The gINFO application represents an automated phylogeny workflow that is run regularly, once per day, to compute phylogenetic trees from virus sequences (see g-info production site). The idea behind it is to use the grid resources to automatically compute and process the new sequences data made available daily as soon as they are published. The gINFO as been implemented in two ways, one hardcoded workflow (which is in production now) that has a predefined script that is used to run the workflow with workflow specific services, and one softcoded workflow, using Moteur2 workflow engine to execute it using non-specific services. Both implementations are fully based on the WISDOM production environment (WPE). The WPE is used to handle the jobs on the grid and maintain constantly some jobs running, while handling all the tasks created through the workflow execution.
http://auvergridpfmanager.univ-bpclermont.fr/ginfo/gINFO_Documentation_Version_finale.pdf
http://auvergridpfmanager.univ-bpclermont.fr/ginfo/Workflow_Hard_Scripts/
http://auvergridpfmanager.univ-bpclermont.fr/ginfo/Workflow_Soft_Scripts/
http://auvergridpfmanager.univ-bpclermont.fr/ginfo/wisdom_Services/
These packages are used by the wisdom production environment, and need to be stored at the appropriate location to be executed properly by the WPE. They are useful to understand and see what is happening on each computing node, and how each step of the workflow is executed on the grid. While each service used in the soft-coded implementation can be called independently and generically for any workflow, the hardcoded versions can not be used in a different context since they submit the next step to go in the workflow during their execution, so only the first step has to be submitted and the whole workflow with eventually be enacted whereas “soft” versions need a proper workflow definition and execution by a workflow engine. In our case the workflow is written in gwendia langage and executed by Moteur2.

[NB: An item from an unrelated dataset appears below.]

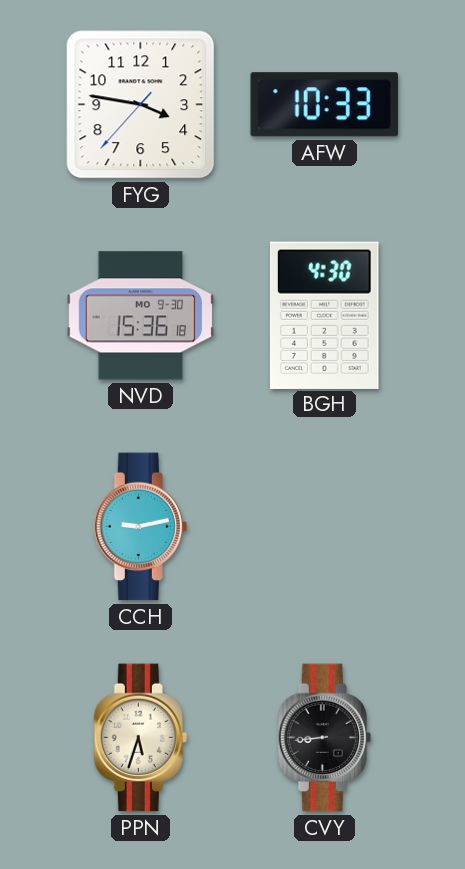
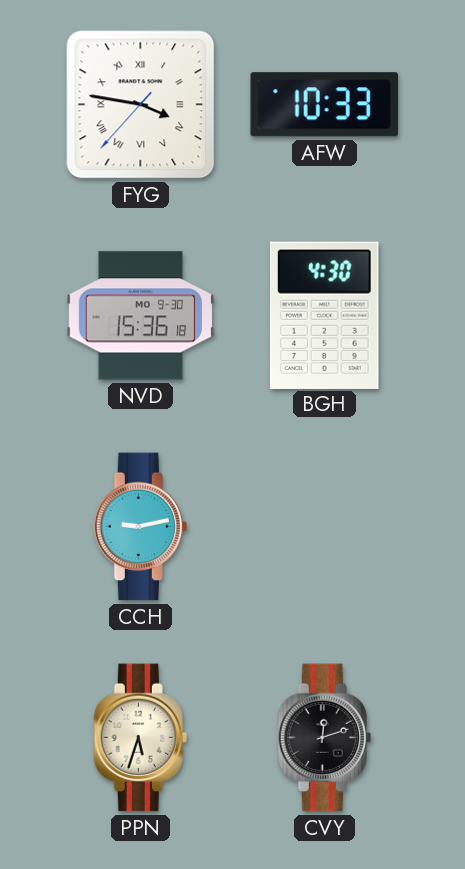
FYG numerals: Arabic -> Roman
CVY: 8:44 -> 12:12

Cardio-vascular diseases are the leading cause of mortality in our countries. Medical imaging techniques have considerably evolved and now offer a privileged way for studying pathological vessels and hearts (anatomy and functions). However, the multiplicity of examinations results in a huge amount of imaging data which is difficult to fully exploit for the physicians. Therefore, new automatic analysis tools are being developed and results in quantitative parametric representations that ease interpretation and diagnosis. Such tools might be complex combinations of elementary tasks and more sophisticated computer demanding algorithms. In the context of this project, we are interested in using workflows to speed up the design of new cardio-vascular image processing chains and to ease setting up evaluation protocols of such processes on large databases by combining processing tasks. For example, one of the objectives of processing chains will be to automatically extract heart cavity volumes and motion indices directly from 3D dynamic image acquisitions in Magnetic Resonance Imaging.